Giving or selling actual stock is a management decision the family must answer. If the answer is “no,” there are three alternatives that do not require actual stock:

1. Performance Units: Promises of cash award contingent on achieving long term goals.

  • Restricted Stock Units: Grants of stock units contingent on continued employment or performance measure.
  • Phantom Stocks: Awards of hypothetical shares equivalent in value to stock price or another agreed upon formula value.

These alternatives mirror stock performance but do not involve actual stock exchanges. Add long term cash, and you have a fairly broad and flexible menu.

Now, if the answer is “yes” to broader stock distribution, a new array of stock alternatives open up for the family business. The alternatives are essentially the same as for public companies.

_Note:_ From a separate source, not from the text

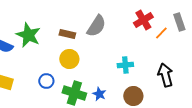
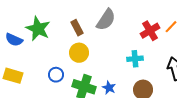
red cross: (143, 20) -> (150, 31), moved
brown rectangle: (67, 34) -> (77, 28), turned 49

2. Non-Qualified Stock Options (NQSO): Options to buy stock over a number of years have wide flexibility in both design and features.

3. Incentive Stock Options (ISO): Options with specific, mandated restrictions as to term, dollar value, exercise price and non-transferability. Under an ISO arrangement, the participant recognizes no income until the stock is sold. When the stock is sold,

What form of stock option to apply is largely a function of the Company’s tax appetite. NQSOs can create a tax deduction; ISOs do not. Neither alternative generates a charge to earnings under most (but not all) circumstances. Other alternatives are these:

Restricted Stock Grants (RSG): Grant of stock contingent upon continued employment or performance measure.

Unrestricted Stock Grants (USG): Outright grant of stock without restrictions.

Performance Shares: Promise of stock shares if performance goals are achieved over time.

RSGs and performance share plans create some “holding” power over the participating employee. In addition to phantom and equivalent unit plans, stock plans provide a very broad “umbrella” program.

As a word of caution, check with your attorney and CPA before embarking on any sophisticated compensation plan, particularly if repurchase of shares is involved.

IPO on the Horizon?

Be careful if an Initial Public Offering (IPO) is nearby. In some circumstances an IPO may create unwanted (and unnecessary) negative financial impact on the organization.

Valuing the Stock

Finally, relative to stock plans, is the question of determining the stock’s value. Generally, public companies know the value of their stock, while family-owned companies must seek alternative methods. There are five common methods to arrive at a fair value. They are:

  • Appraisal Value: An independent professional with certified appraisal credentials can determine a fair value. This is the most common method in a closely held business and one that usually has fewer “down-the-road” problems.
  • Book Value: Book value is determined by calculating total assets minus liabilities.
  • Multiple of Earnings: An earnings multiple compared to a selected peer group of companies.
  • Last Sale of Securities: The value per share of the latest trade (for companies who allowed outside investors to purchase company stock) is used as a basis for the share price.
  • “Good Faith”: Some family-owned organizations use “Good Faith” as the basis, perhaps combining two or three of the above methods into one consensus price per share. “Good Faith” values are usually determined by the Board of Directors.

Determining the most appropriate means of measuring value is one of professional judgement. There are no stringent legal or philosophical reasons why a family-owned business cannot provide a broad-based total compensation package designed to recruit, motivate, and retain key talent.